> **YOUR GOAL**
Find all lines with the word "Unterweisung" in the material, then copy them.

> **PROVIDED DATA**
┌──

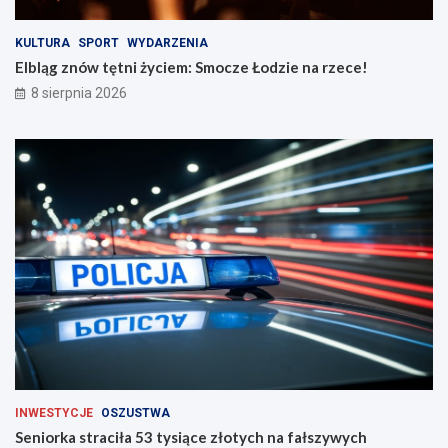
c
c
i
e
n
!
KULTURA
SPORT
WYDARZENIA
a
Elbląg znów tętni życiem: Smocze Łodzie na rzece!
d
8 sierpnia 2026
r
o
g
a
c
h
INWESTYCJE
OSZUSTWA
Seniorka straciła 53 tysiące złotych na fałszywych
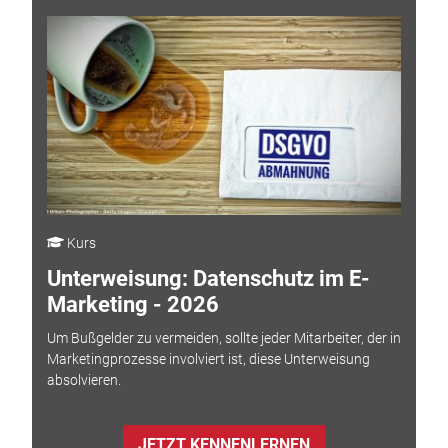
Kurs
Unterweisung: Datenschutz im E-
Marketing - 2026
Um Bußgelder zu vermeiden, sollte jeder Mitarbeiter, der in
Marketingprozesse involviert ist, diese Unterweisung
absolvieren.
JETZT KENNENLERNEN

└──
┌──

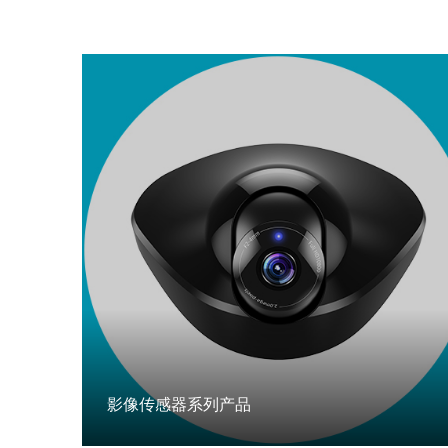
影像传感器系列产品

└──
┌──

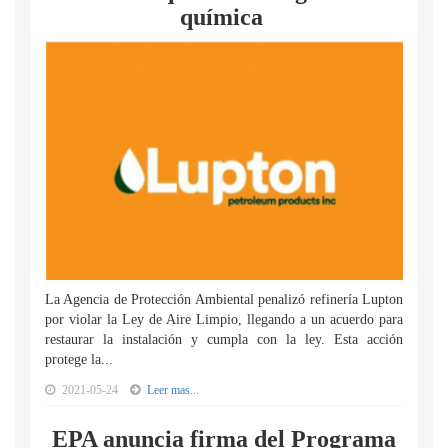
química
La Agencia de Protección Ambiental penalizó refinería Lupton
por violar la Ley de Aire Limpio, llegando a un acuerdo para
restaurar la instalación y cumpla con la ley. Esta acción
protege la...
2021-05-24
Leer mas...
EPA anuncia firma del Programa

└──

> **ANSWER**
Unterweisung: Datenschutz im E-
Marketingprozesse involviert ist, diese Unterweisung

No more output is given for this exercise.